Over 500 Campuses Reviewed in In-Depth Study of Current Emergency Aid Programs

Research offers five issues that must be addressed by higher education community

WASHINGTON, D.C., July 6, 2016—A new report released by NASPA—Student Affairs Administrators in Higher Education offers a comprehensive look at the use of emergency aid by 523 institutions of multiple sectors and sizes across the United States and the processes by which they provide timely resources to address a variety of student needs.


“There are a number of barriers to completion for low-income students, many of which are financial and have low-dollar solutions,” said Kevin Kruger, president of NASPA. “Emergency aid is a proven method for addressing short-term financial crises—anything from a blown car tire to losing a part-time job. Often, $300 is the difference between a student staying in school or dropping out. With these small interventions, we can keep a lot of students who otherwise may never graduate enrolled and on track to earn their degree.”


National Landscape Analysis of Emergency Aid Programs addresses the current condition of emergency aid, challenges and opportunities for increasing the number of students served, and considerations for institutions looking to examine the influence of emergency aid on student persistence. The report—the largest, most comprehensive of its kind—also describes 10 components of robust emergency aid programs. 


NASPA researchers used data from interviews and a national survey of vice presidents for student affairs and financial aid directors from 523 campuses to examine the types of emergency aid institutions are offering, how the aid is typically administered, the methods of informing students about the availability of emergency funds, and the sources of funding.


“Over 70% of survey respondents said their emergency aid program was developed with an objective of eliminating barriers to student success,” stated Amelia Parnell, NASPA’s vice president for research and policy. “We found that at many institutions, administrators and staff from across the campus are working together on this goal, as over half reported high or very high cross-functional collaboration in support of emergency aid.”  


Most of the institutions surveyed (82 percent) have administered an emergency aid program for students for at least three years.
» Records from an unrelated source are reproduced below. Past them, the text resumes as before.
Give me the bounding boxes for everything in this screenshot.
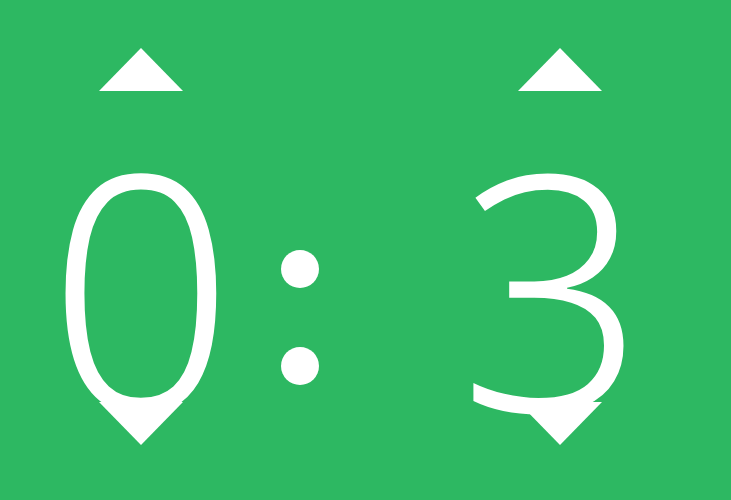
- button[interactable]: 30: [377, 60, 727, 474]
- staticText: 0: [47, 60, 235, 474]
- button[interactable]: 0: [26, 60, 256, 474]
- button[interactable]: Increase minutes: [99, 48, 183, 91]
- staticText: 30: [377, 60, 727, 474]
- button[interactable]: Decrease seconds: [518, 402, 602, 445]
- button[interactable]: Decrease minutes: [99, 402, 183, 445]
- button[interactable]: Increase seconds: [518, 48, 602, 91]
However, the programs are not highly advertised beyond word-of-mouth and the need for emergency aid is often greater than the resources available. 


In addition to analyzing the current state of emergency aid, the research identified five areas of concern that need to be addressed by the higher education community to improve the administration and impact of the emergency resources:

·       A common language to describe and discuss emergency aid

·       More policy guidance for administering emergency grants and loans

·       Standardized procedures to guide the development of new and existing programs

·       Improved data usage to identify students who need aid and to assess effect of programs on student success

·       More automated processing of the aid 

“This report illuminates the need for greater attention to the overall financial condition of our students,” said Parnell. “For example, we found that food pantries are the second-leading type of emergency aid provided at two- and four-year public institutions. Although the majority of emergency aid is currently provided to students who self-identify, this research, like many other studies that address students’ financial condition, suggests that colleges may need to focus even more on identifying students who are in need of emergency aid.” 


The full report can be found at: http://www.naspa.org/rpi/reports/landscape-analysis-of-emergency-aid-programs




NASPA is the leading association for the advancement, health, and sustainability of the student affairs profession. Our work provides high-quality professional development, advocacy, and research for 15,000 members in all 50 states, 25 countries, and 8 U.S. territories.